The function should return predicted labels for the entire training data (size of list/array should be equal to the size of training dataset) for the specified value of k. This is the result of appending the predicted labels for each validation-train split into a single list/array. Make sure the order of the predicted labels matches the order of the training dataset, so that they may directly be passed to your evaluation function together with the actual labels.

In [None]:
# Implement function to perform m-fold cross-validation

#########################

# Enter your code here

#########################

Now run your
cross-validation function on the training data using m = 5 for the values of k = 1, 2, 3, 4, 5, 6, 7, 8, 9, 10. Do
this for both the Euclidean distance and the Manhattan distance for each value of
k. Also run your evaluation function for each value of k for both distance metrics and report confusion matrix, classification accuracy and F1 score.

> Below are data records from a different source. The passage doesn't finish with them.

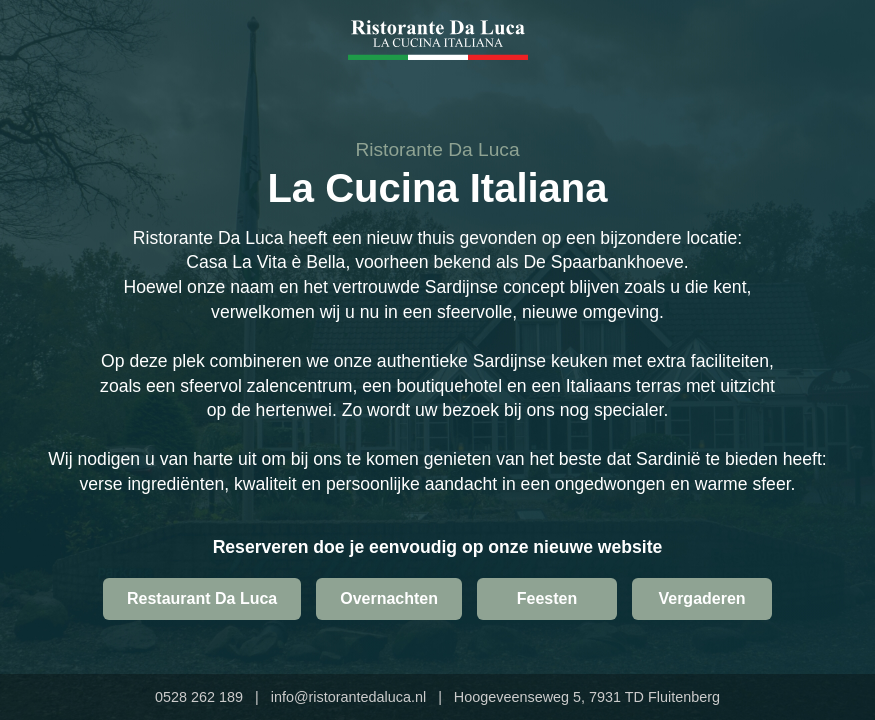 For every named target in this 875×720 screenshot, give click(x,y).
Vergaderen (701, 598)
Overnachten (389, 598)
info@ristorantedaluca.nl (348, 697)
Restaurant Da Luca (202, 598)
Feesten (547, 598) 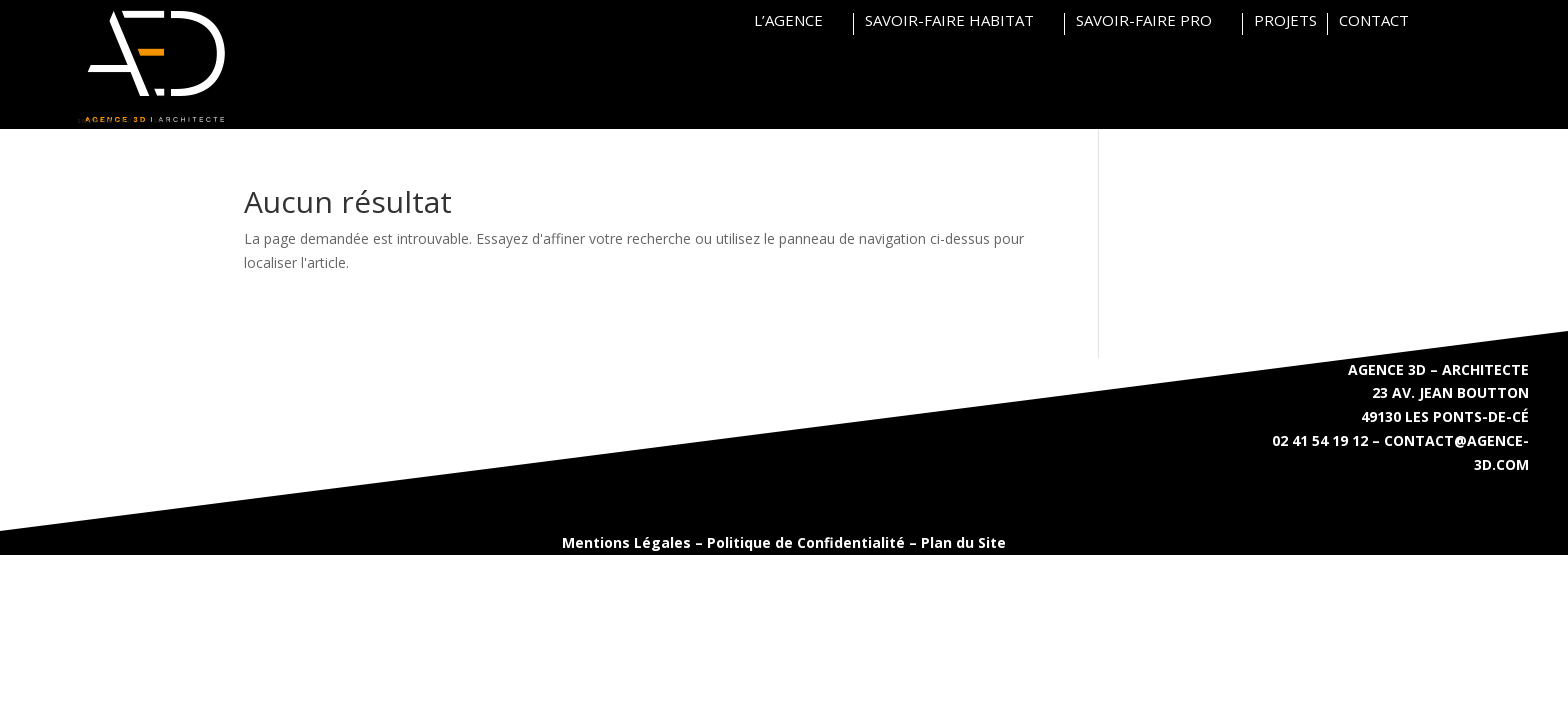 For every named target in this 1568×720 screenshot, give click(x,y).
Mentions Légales (626, 542)
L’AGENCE (788, 21)
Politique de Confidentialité (806, 542)
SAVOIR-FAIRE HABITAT (949, 21)
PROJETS (1285, 21)
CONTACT (1374, 21)
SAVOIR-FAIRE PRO (1144, 21) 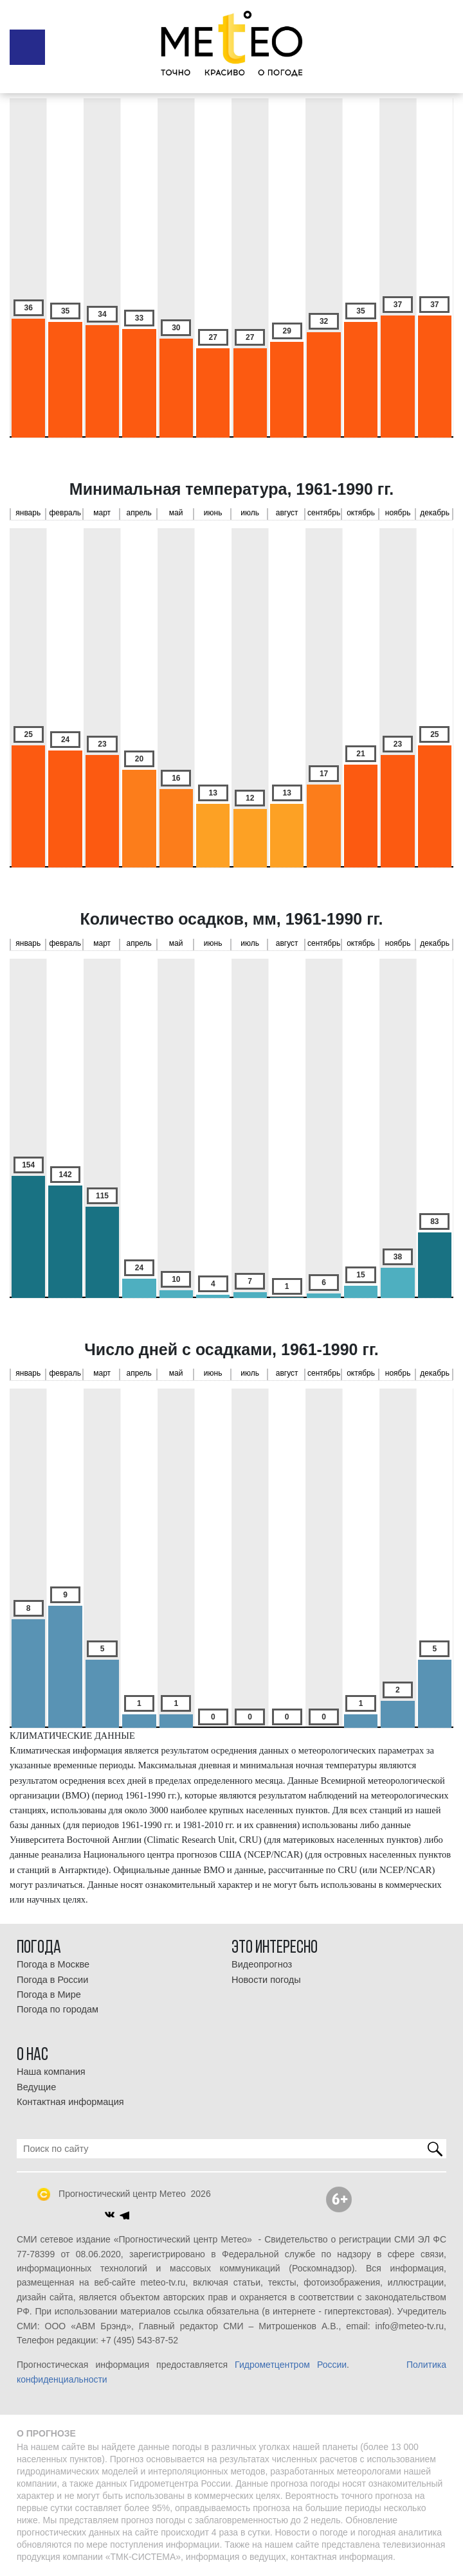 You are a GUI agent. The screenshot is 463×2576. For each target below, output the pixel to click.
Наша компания (51, 2071)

Each confusion matrix must be displayed as a heatmap annotated with the data values. The axes should be properly labelled and the colormap used needs to be shown next to the heatmap.

In [None]:
# Perform 5-fold cross-validation and report evaluation metrics

#########################

# Enter your code here

#########################

Next, present the results as a graph with k values on the x-axis and classification accuracy
on the y-axis. Use a single plot to compare the two versions of the classifier (one
using Euclidean and the other using Manhattan distance metric). Make another
graph but with the F1 score on the y-axis this time. The graphs should be properly
labeled.

In [None]:
# Draw the required plots

#########################

# Enter your code here

#########################

Comment on the best value of k you have found for both distance metrics using
cross-validation. What impact does this value have on the decision boundries generated by the model and the stability of decisions?

In [None]:
#########################

# Your response

#########################

Finally, use the best value of k for both distance metrics and run it on the test
dataset. Find the confusion matrix, classification accuracy and F1 score and print
them. Keep in mind the earlier instructions about displaying confusion matrices.

In [None]:
# Use best values of k on test dataset

#########################

# Enter your code here

#########################

## **Part 2: Implement using Scikit-Learn (25 marks)**

In this part, you have to use [scikit-learn's k-NN implementation](https://scikit-learn.org/stable/modules/generated/sklearn.neighbors.KNeighborsClassifier.html) to train and test your
classifier on the dataset used in Part 1. Repeat the tasks you have done in Part 1
but this time using scikit-learn. Perform 5-fold cross-validation and run
the k-NN classifier for values of k = 1, 2, 3, 4, 5, 6, 7, 8, 9, 10 using both Euclidean
and Manhattan distance. Use scikit-learn's [accuracy_score](https://scikit-learn.org/stable/modules/generated/sklearn.metrics.accuracy_score.html) function to calculate the
accuracy, [classification_report](https://scikit-learn.org/stable/modules/generated/sklearn.metrics.classification_report.html) to calculate macro-average F1 score,
and [confusion_matrix](https://scikit-learn.org/stable/modules/generated/sklearn.metrics.confusion_matrix.html) function to calculate confusion matrix from the predicted labels. Also present
the results as a graph with k values on the x-axis and performance measures on the y-axis
just like you did in Part 1. Use a single plot to compare the two versions of the classifier
(one using Euclidean and the other using Manhattan distance metric). Finally, print the
best values of k for both distance metrics. Then use these values of k on the test dataset and print the evaluation scores and confusion matrix for each of the distance metrics.

Note that the confusion matrices must be displayed in the same way as in Part 1.